The response equation is based on Archie's formation factor and
water saturation equations.
4: PHIxo = (A / ((RXO / RMF@FT) * (SXO ^ N))) ^ (1 / M)
Where:
A = tortuosity exponent
M = cementation exponent
N = saturation exponent
PHIxo = porosity derived from shallow resistivity device (fractional)
RMF@FT = mud filtrate resistivity at formation temperature (ohmm)
RXO = resistivity from shallow resistivity device (ohmm)
SXO = water saturation in invaded zone (fractional)
COMMENTS:
No shale corrections are applied, so use caution.
This method is a last resort, since an assumption about SXO must
be made.
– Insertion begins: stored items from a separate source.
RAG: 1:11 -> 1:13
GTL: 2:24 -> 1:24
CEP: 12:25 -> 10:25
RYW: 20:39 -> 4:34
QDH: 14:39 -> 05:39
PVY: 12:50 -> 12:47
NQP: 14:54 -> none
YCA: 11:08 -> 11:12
SXO cannot be calculated for this method since it
requires knowledge of porosity. Shale corrected versions of this
equation can be created by inverting one of the shale corrected
saturation equations.
A nomograph for solving these equations is provided below.
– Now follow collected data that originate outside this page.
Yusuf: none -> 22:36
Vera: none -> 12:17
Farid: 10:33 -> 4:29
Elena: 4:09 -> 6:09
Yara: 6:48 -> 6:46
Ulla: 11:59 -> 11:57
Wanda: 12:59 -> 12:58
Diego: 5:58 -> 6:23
Chart for Shallow Resistivity Porosity Method
RECOMMENDED
PARAMETERS:
Normal values for A, M, N and SXO
for sandstone A = 0.62 M = 2.15 N = 2.00
for carbonates A = 1.00 M = 2.00 N = 2.00
for water zone SXO = 1.00
for hydrocarbon zone with high porosity SXO = 0.60
for hydrocarbon zone with medium porosity SXO = 0.70
for hydrocarbon zone with low porosity SXO = 0.80
for heavy oil and tar sands, SXO = SW = 0.10 to 0.30
NUMERICAL EXAMPLE:
1. Assume shallow resistivity data:
RXO = 20 ohmm
RMF@FT = 1.0 ohmm
A = 0.62
M = 2.15
N = 2.00
SXO = 1.00
PHIxo = (0.62 / ((20.0 / 1.0) * (1.0 ^ 2.0))) ^ (1 / 2.15) = 0.20
2. If zone was hydrocarbon bearing, assume:
SXO = 0.70
PHIxo = (0.62 / ((20.0 / 1.0) * (0.7 ^ 2.0))) ^ (1 / 2.15) = 0.28
Porosity
from Deep or Medium Resistivity Log
This method can only be applied in water bearing zones, although
correction for hydrocarbon content can be made if water saturation
is reasonably well known from other sources, such as offset wells
or capillary pressure data.The response equation is based on Archie's formation factor and
water saturation equations.
5: PHIrt = (A / ((RESD / RW@FT) * (SW ^ N))) ^ (1 / M)
Where:
A = tortuosity exponent
M = cementation exponent
N = saturation exponent
PHIrt = porosity from deep resistivity (fractional)
RESD = deep resistivity log reading (ohmm)
RW@FT = formation water resistivity (ohmm)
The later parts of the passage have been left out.